This article has been updated to reflect Apple’s approval of Map the Spill for the App Store, which came through one day after the article was published.
The use of location in mobile apps has been popping up everywhere from Loopt to Groupon, and Trimble Outdoors, the software arm of GPS device maker Trimble, has its finger on the pulse of location-based technologies. Trimble Outdoor’s parent company has been in the GPS business since 1978 and has watched location become an ever-growing part of the app landscape.
“Location is prevalent in almost every smartphone and is in a good portion of the feature phones on carrier’s decks. It’s going to become a core enabler to a variety of different experiences,” says Larry Fox, director of business development for Trimble Outdoors. “We’re at location 1.0 when it comes to the Loopt kind of product.”
Trimble Outdoors has five location-based apps on the market, most of which are targeted at outdoor sports and geocaching. The company recently expanded beyond the recreation market with the launch of an application tracking the impact of the massive oil spill in the Gulf of Mexico, which has poured millions of gallons of crude into the Gulf since the disaster began in April.

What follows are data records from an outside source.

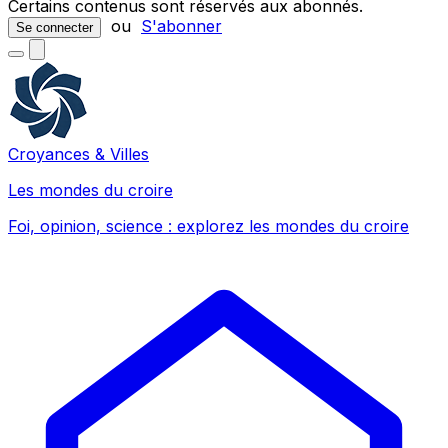
Certains contenus sont réservés aux abonnés.
ou
S'abonner
Se connecter
Croyances & Villes
Les mondes du croire
Foi, opinion, science : explorez les mondes du croire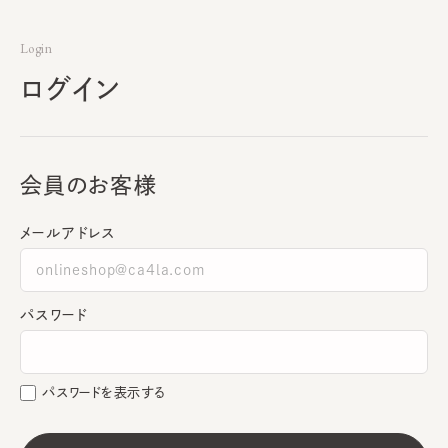
Login
ログイン
会員のお客様
メールアドレス
パスワード
パスワードを表示する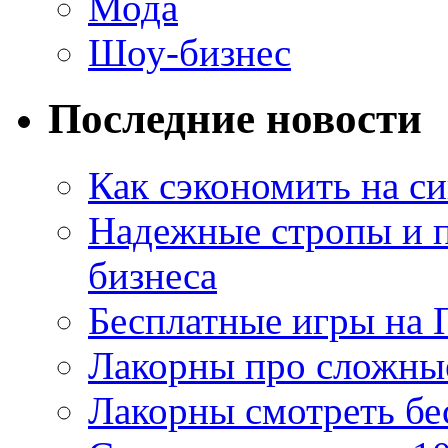
Мода
Шоу-бизнес
Последние новости
Как сэкономить на си
Надежные стропы и 
бизнеса
Бесплатные игры на 
Лакорны про сложны
Лакорны смотреть бе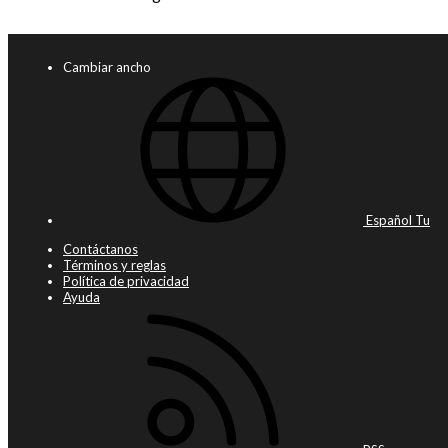
Cambiar ancho
Español Tu
Contáctanos
Términos y reglas
Política de privacidad
Ayuda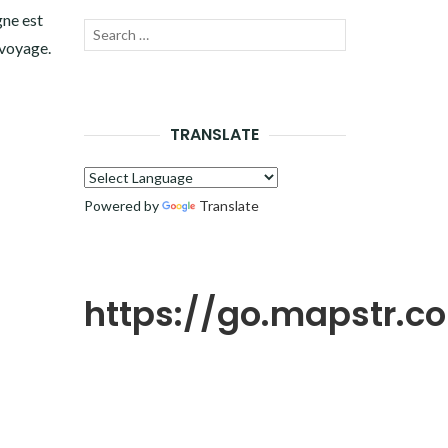
gne est
Recherche
LANCER
 voyage.
pour :
LA
RECHERCHE
TRANSLATE
Powered by
Translate
https://go.mapstr.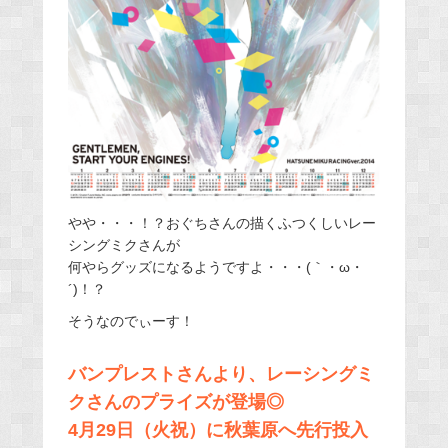
やや・・・！？おぐちさんの描くふつくしいレー
シングミクさんが
何やらグッズになるようですよ・・・(｀・ω・
´)！？
そうなのでぃーす！
バンプレストさんより、レーシングミ
クさんのプライズが登場◎
4月29日（火祝）に秋葉原へ先行投入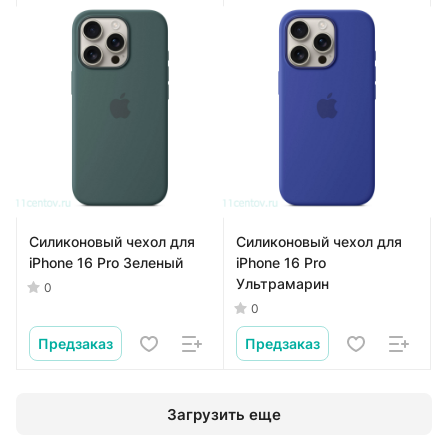
Силиконовый чехол для
Силиконовый чехол для
iPhone 16 Pro Зеленый
iPhone 16 Pro
Ультрамарин
0
0
Предзаказ
Предзаказ
Загрузить еще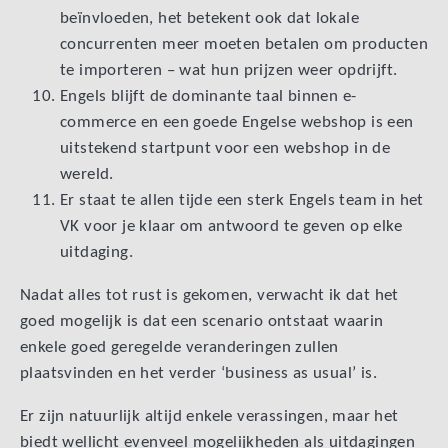
beïnvloeden, het betekent ook dat lokale
concurrenten meer moeten betalen om producten
te importeren – wat hun prijzen weer opdrijft.
Engels blijft de dominante taal binnen e-
commerce en een goede Engelse webshop is een
uitstekend startpunt voor een webshop in de
wereld.
Er staat te allen tijde een sterk Engels team in het
VK voor je klaar om antwoord te geven op elke
uitdaging.
Nadat alles tot rust is gekomen, verwacht ik dat het
goed mogelijk is dat een scenario ontstaat waarin
enkele goed geregelde veranderingen zullen
plaatsvinden en het verder ‘business as usual’ is.
Er zijn natuurlijk altijd enkele verassingen, maar het
biedt wellicht evenveel mogelijkheden als uitdagingen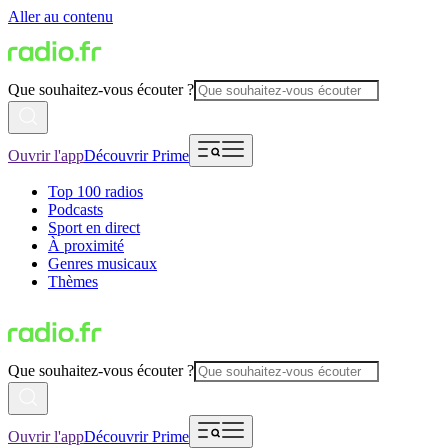
Aller au contenu
Que souhaitez-vous écouter ?
Ouvrir l'app
Découvrir Prime
Top 100 radios
Podcasts
Sport en direct
À proximité
Genres musicaux
Thèmes
Que souhaitez-vous écouter ?
Ouvrir l'app
Découvrir Prime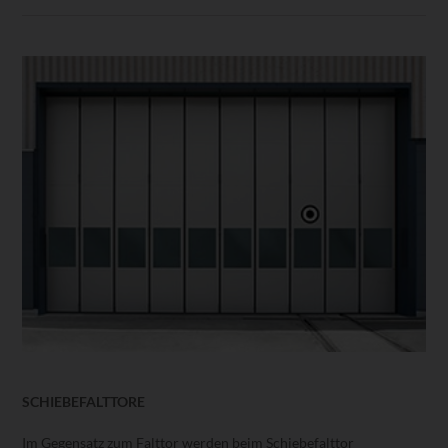
SCHIEBEFALTTORE
Im Gegensatz zum Falttor werden beim Schiebefalttor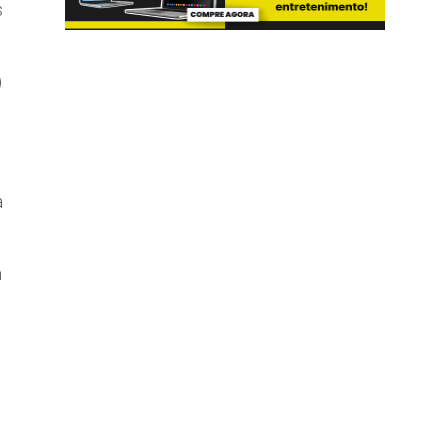
s
)
a
m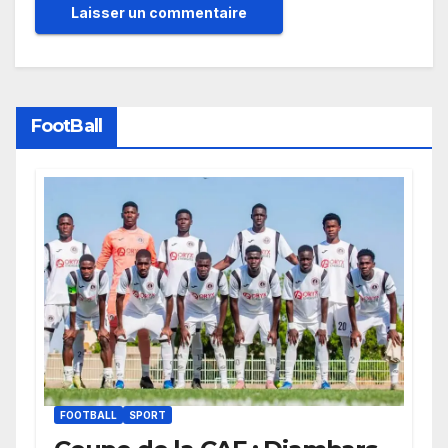
FootBall
FOOTBALL
SPORT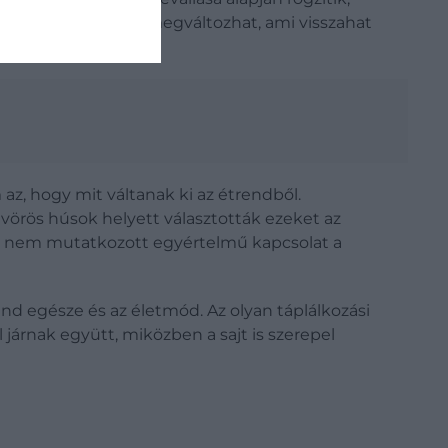
és az emlékezet is megváltozhat, ami visszahat
az, hogy mit váltanak ki az étrendből.
örös húsok helyett választották ezeket az
tt, nem mutatkozott egyértelmű kapcsolat a
end egésze és az életmód. Az olyan táplálkozási
árnak együtt, miközben a sajt is szerepel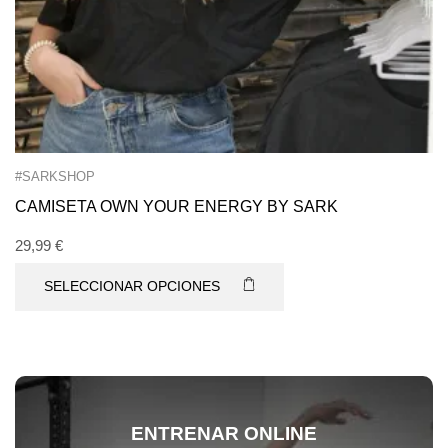
#SARKSHOP
CAMISETA OWN YOUR ENERGY BY SARK
29,99
€
SELECCIONAR OPCIONES
ENTRENAR ONLINE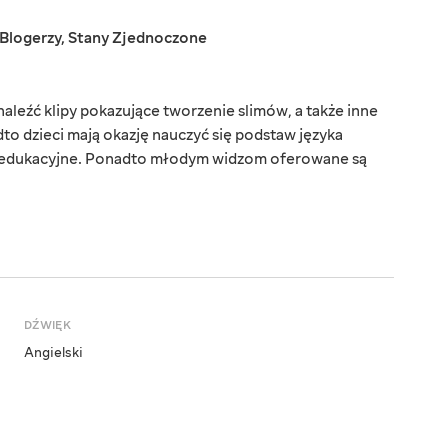
Blogerzy
,
Stany Zjednoczone
leźć klipy pokazujące tworzenie slimów, a także inne
to dzieci mają okazję nauczyć się podstaw języka
i edukacyjne. Ponadto młodym widzom oferowane są
DŹWIĘK
Angielski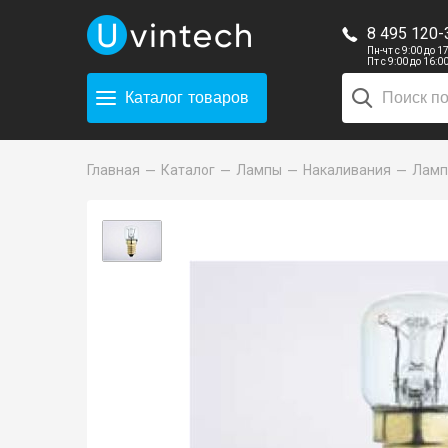
8 495 120-
Пн-чт с 9:00 до 1
Пт с 9:00 до 16:0
Каталог
товаров
Главная
Каталог
Лампы
Накаливания
Лампа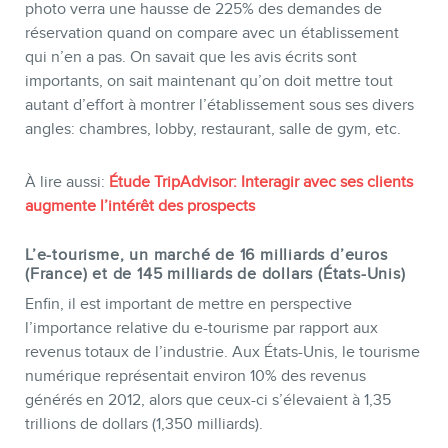
photo verra une hausse de 225% des demandes de
réservation quand on compare avec un établissement
qui n’en a pas. On savait que les avis écrits sont
importants, on sait maintenant qu’on doit mettre tout
autant d’effort à montrer l’établissement sous ses divers
angles: chambres, lobby, restaurant, salle de gym, etc.
À lire aussi:
Étude TripAdvisor: Interagir avec ses clients
augmente l’intérêt des prospects
L’e-tourisme, un marché de 16 milliards d’euros
(France) et de 145 milliards de dollars (États-Unis)
Enfin, il est important de mettre en perspective
l’importance relative du e-tourisme par rapport aux
revenus totaux de l’industrie. Aux États-Unis, le tourisme
numérique représentait environ 10% des revenus
générés en 2012, alors que ceux-ci s’élevaient à 1,35
trillions de dollars (1,350 milliards).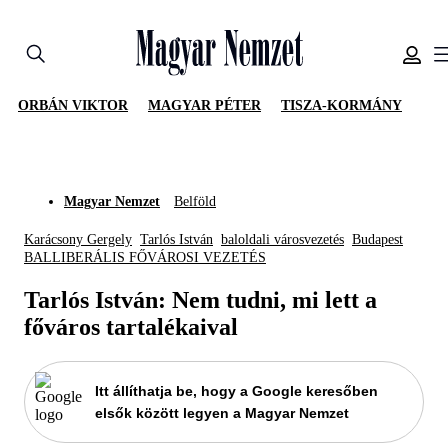
ORBÁN VIKTOR
MAGYAR PÉTER
TISZA-KORMÁNY
Magyar Nemzet
Belföld
Karácsony Gergely
Tarlós István
baloldali városvezetés
Budapest
BALLIBERÁLIS FŐVÁROSI VEZETÉS
Tarlós István: Nem tudni, mi lett a
főváros tartalékaival
Itt állíthatja be, hogy a Google keresőben
elsők között legyen a Magyar Nemzet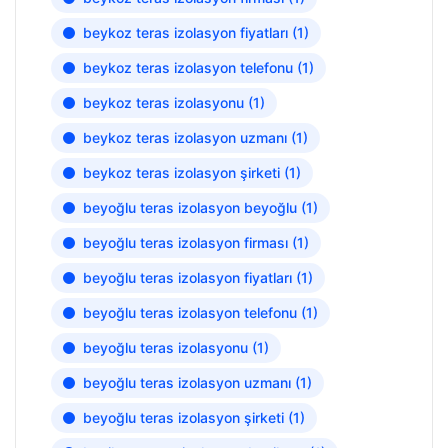
beykoz teras izolasyon fiyatları
(1)
beykoz teras izolasyon telefonu
(1)
beykoz teras izolasyonu
(1)
beykoz teras izolasyon uzmanı
(1)
beykoz teras izolasyon şirketi
(1)
beyoğlu teras izolasyon beyoğlu
(1)
beyoğlu teras izolasyon firması
(1)
beyoğlu teras izolasyon fiyatları
(1)
beyoğlu teras izolasyon telefonu
(1)
beyoğlu teras izolasyonu
(1)
beyoğlu teras izolasyon uzmanı
(1)
beyoğlu teras izolasyon şirketi
(1)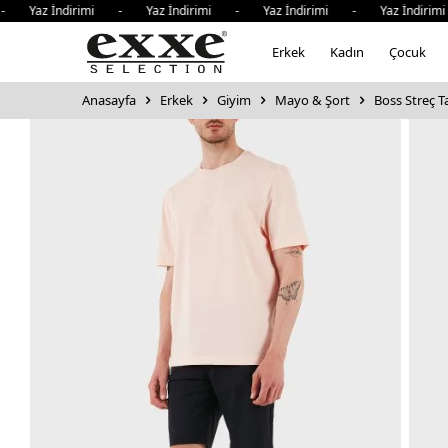
az İndirimi - Yaz İndirimi - Yaz İndirimi - Yaz İndirimi 
Erkek
Kadın
Çocuk
Anasayfa
Erkek
Giyim
Mayo & Şort
Boss Streç T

Map the Spill allows users to record and catalogue the unfolding environmental catastrophe along the Gulf coast with photos, descriptions and accurate data about where the information was collected. The information is aggregated on the app’s dedicated website, where it is available for viewing by the public.
Since its launch three weeks ago, the company began working with the Alabama Coastal Foundation and the Nature Conservancy, whose volunteers are using the app to record evidence of the spill. The app is currently available for Apple, Android and BlackBerry users.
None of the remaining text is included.